The depth limit to breath-hold diving is determined by the ratio of the total lung volume & the residual volume. Those with large TLV:RV ratios can safely dive deeper than those with smaller ratios.

Scuba diving can alleviate many of the problems faced during breath-hold diving because you breathe pressurized air while submerged.

3. Health Risks of Hyperbaric Conditions

Breathing gases under pressure can cause the body to accumulate gases in toxic levels, so precautions must be taken when diving with pressurized gases.

O2 poisoning occurs when PO2 values are above 318 mmHg. Less O2 will be removed from hemoglobin for use by tissues. This impairs the biding of CO2 to hemoglobin, so less CO2 is removed by this route. High PO2 also causes vasoconstriction in the cerebral vessels, which decreases blood flow to the brain.

Decompression sickness (the bends) results from ascending too rapidly. The nitrogen dissolved in the body cannot be removed by the lungs quickly enough, so it forms bubbles. The bubbles can form emboli, which can be fatal. To treat this, the diver must undergo recompression to force the nitrogen back to solution, then undergo gradual decompression at the rate that allows the nitrogen to be removed during normal breathing. Tables have been formulated that specify how much time must be allowed for ascension from various depths, 7 divers must adhere strictly to these.
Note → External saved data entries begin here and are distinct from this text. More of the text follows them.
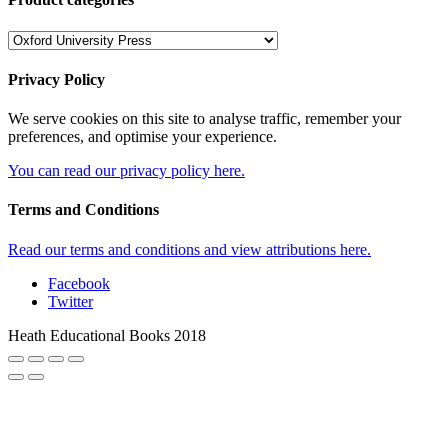
Privacy Policy
We serve cookies on this site to analyse traffic, remember your
preferences, and optimise your experience.
You can read our privacy policy here.
Terms and Conditions
Read our terms and conditions and view attributions here.
Facebook
Twitter
Heath Educational Books 2018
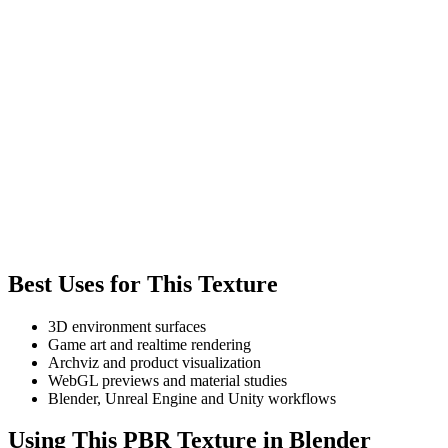
Best Uses for This Texture
3D environment surfaces
Game art and realtime rendering
Archviz and product visualization
WebGL previews and material studies
Blender, Unreal Engine and Unity workflows
Using This PBR Texture in Blender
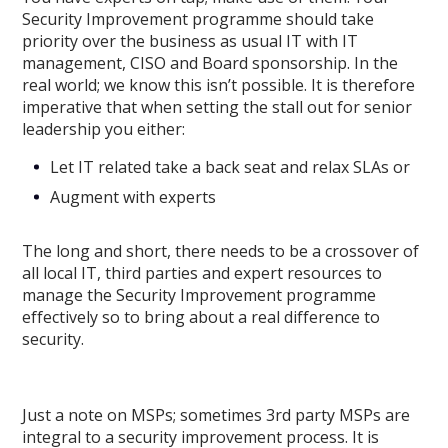
Security Improvement programme should take
priority over the business as usual IT with IT
management, CISO and Board sponsorship. In the
real world; we know this isn’t possible. It is therefore
imperative that when setting the stall out for senior
leadership you either:
Let IT related take a back seat and relax SLAs or
Augment with experts
The long and short, there needs to be a crossover of
all local IT, third parties and expert resources to
manage the Security Improvement programme
effectively so to bring about a real difference to
security.
Just a note on MSPs; sometimes 3rd party MSPs are
integral to a security improvement process. It is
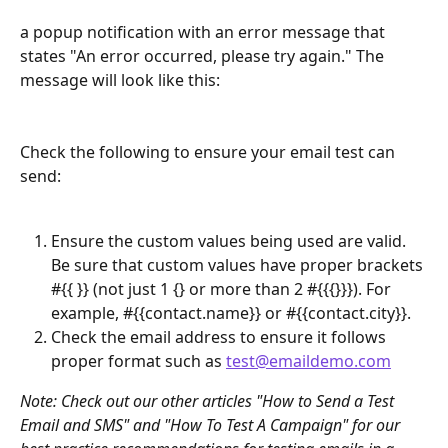
a popup notification with an error message that 
states "An error occurred, please try again." The 
message will look like this:
Check the following to ensure your email test can 
send:
Ensure the custom values being used are valid. 
Be sure that custom values have proper brackets 
#{{ }} (not just 1 {} or more than 2 #{{{}}}). For 
example, #{{contact.name}} or #{{contact.city}}.
Check the email address to ensure it follows 
proper format such as 
test@emaildemo.com
Note: Check out our other articles "How to Send a Test 
Email and SMS" and "How To Test A Campaign" for our 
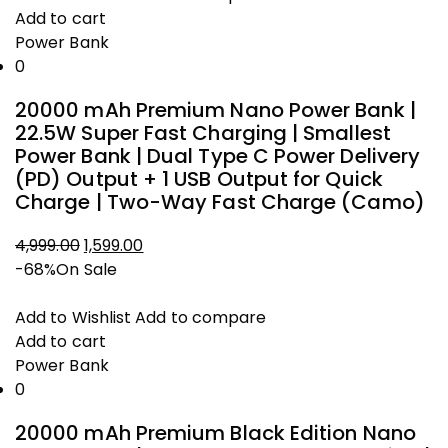
Add to cart
Power Bank
0
20000 mAh Premium Nano Power Bank |
22.5W Super Fast Charging | Smallest
Power Bank | Dual Type C Power Delivery
(PD) Output + 1 USB Output for Quick
Charge | Two-Way Fast Charge (Camo)
Original
Current
4,999.00
1,599.00
price
price
-68%
On Sale
was:
is:
₹4,999.00.
₹1,599.00.
Add to Wishlist
Add to compare
Add to cart
Power Bank
0
20000 mAh Premium Black Edition Nano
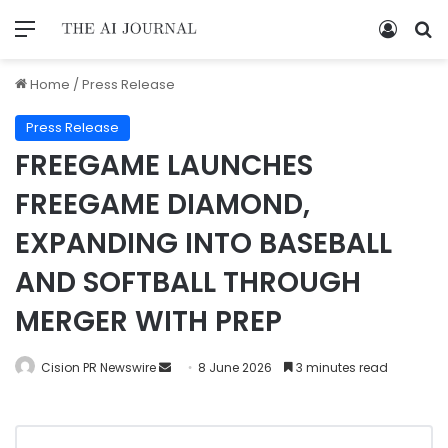
Home
/
Press Release
Press Release
FREEGAME LAUNCHES
FREEGAME DIAMOND,
EXPANDING INTO BASEBALL
AND SOFTBALL THROUGH
MERGER WITH PREP
Cision PR Newswire
8 June 2026
3 minutes read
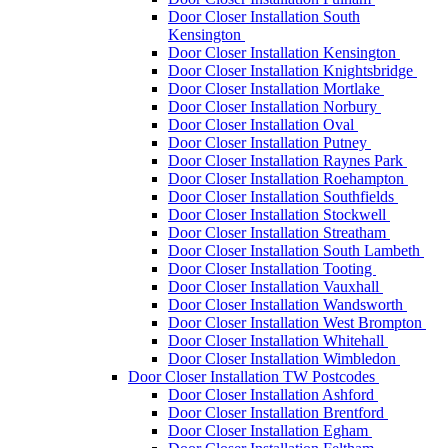
Door Closer Installation South
Kensington
Door Closer Installation Kensington
Door Closer Installation Knightsbridge
Door Closer Installation Mortlake
Door Closer Installation Norbury
Door Closer Installation Oval
Door Closer Installation Putney
Door Closer Installation Raynes Park
Door Closer Installation Roehampton
Door Closer Installation Southfields
Door Closer Installation Stockwell
Door Closer Installation Streatham
Door Closer Installation South Lambeth
Door Closer Installation Tooting
Door Closer Installation Vauxhall
Door Closer Installation Wandsworth
Door Closer Installation West Brompton
Door Closer Installation Whitehall
Door Closer Installation Wimbledon
Door Closer Installation TW Postcodes
Door Closer Installation Ashford
Door Closer Installation Brentford
Door Closer Installation Egham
Nitrogen narcosis (rapture of the deep) results from the narcotic effects of nitrogen when its partial pressure is high, such as during depth diving. The symptoms are similar to alcohol intoxication. Judgment is impaired, which can lead to fatal mistakes.

Spontaneous pneumothorax (rupture alveoli) & ruptured eardrum are other health risks associated with the changing pressure experienced when diving.